More Taxi Drivers Are Taking The Knowledge Again

Will Noble
By Will Noble Last edited 6 months ago

Last Updated 17 December 2025

Will Noble More Taxi Drivers Are Taking The Knowledge Again
A cab turning out of a posh road
Applications to take the Knowledge are up to the highest number in a decade. Image: Londonist

Back in March, non-profit think tank Centre for London, along with taxi app FreeNow, published a bleak report on the future of London's black cabs, suggesting the profession could be extinct within two decades.

Now, TfL reveals it's feeling more optimistic — at least if applications to begin learning the Knowledge are anything to go by.

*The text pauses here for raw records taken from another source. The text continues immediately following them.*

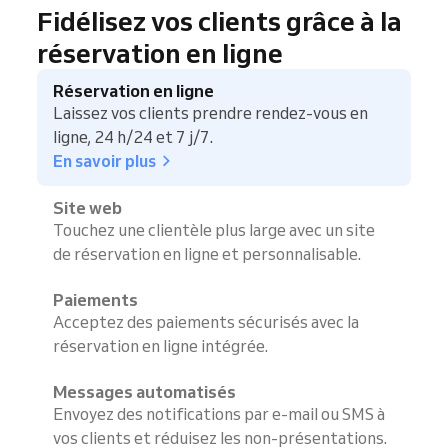
Fidélisez vos clients grâce à la
réservation en ligne
Réservation en ligne
Laissez vos clients prendre rendez-vous en
ligne, 24 h/24 et 7 j/7.
En savoir plus
Site web
Touchez une clientèle plus large avec un site
de réservation en ligne et personnalisable.
Paiements
Acceptez des paiements sécurisés avec la
réservation en ligne intégrée.
Messages automatisés
Envoyez des notifications par e-mail ou SMS à
vos clients et réduisez les non-présentations.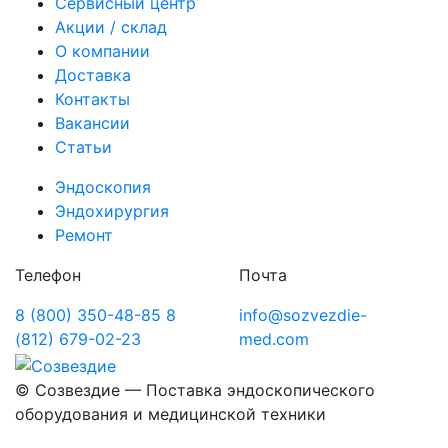
Сервисный центр
Акции / склад
О компании
Доставка
Контакты
Вакансии
Статьи
Эндоскопия
Эндохирургия
Ремонт
Телефон
Почта
8 (800) 350-48-85
8
info@sozvezdie-
(812) 679-02-23
med.com
©
Созвездие — Поставка эндоскопического
оборудования
и медицинской техники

As the Knowledge of London — the notoriously burdensome test for cab drivers to memorise some 25,000 streets across Greater London — marks its 160th birthday (it was indeed created in 1865), TfL reports that applications have risen 68.6%,  from 440 in 2022 to 742 at the end of November 2025.

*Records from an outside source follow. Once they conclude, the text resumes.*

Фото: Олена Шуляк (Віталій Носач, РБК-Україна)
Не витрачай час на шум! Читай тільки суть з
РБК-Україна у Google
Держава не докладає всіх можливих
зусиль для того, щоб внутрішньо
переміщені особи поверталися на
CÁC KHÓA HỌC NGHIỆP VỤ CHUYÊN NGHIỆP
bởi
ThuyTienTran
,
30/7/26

You may reason that Covid has something to do with this fillip in applications; indeed, in 2020 only 178 signed up for the Knowledge, and in 2021, it was just 174.

However, the number just reported is on track to be the highest in a decade: in 2025, 1,315 people applied to take the Knowledge; in 2016 applications were at just 444, marking a downward spiral that the industry only now seems to be pulling out of.

A Knowledge badge marking 160 years
The Knowledge is 160 years old. Image: TfL

So is the black cab industry flying in the face of Centre for London's gloomy predictions? Well, there may be another factor behind the surge in applications this year; the Department for Transport's Plug-in Taxi Grant will disappear as of 2026. Could it be that prospective cabbies — who have already lost benefits such as TfL's scrappage scheme, which ended in 2022 — are getting their applications in now to save a significant wodge of cash? Stats dished out this time next year will give us the answer to that one. And of course, these latest stats tell us who's started the Knowledge, not who's completed it. Centre for London's report noted a startling 66% drop-out rate among trainee cabbies.

In the same 160th anniversary press release, TfL happily reports that the average time required to complete the Knowledge is down from 5.25 years in 2020 to three years in 2025 ; earlier this year it was also announced that the test would be made easier to complete in the coming years. However, Steve McNamara, general secretary of the Licensed Taxi Drivers' Association (LTDA) said of the plan: "It's filled with platitudes about the importance of licensed taxis and recognises the serious challenges we face, yet it sets out no real plans to actually address those challenges."

In a London where self-driving Ubers are about to hit the streets, the Knowledge is anything but safe.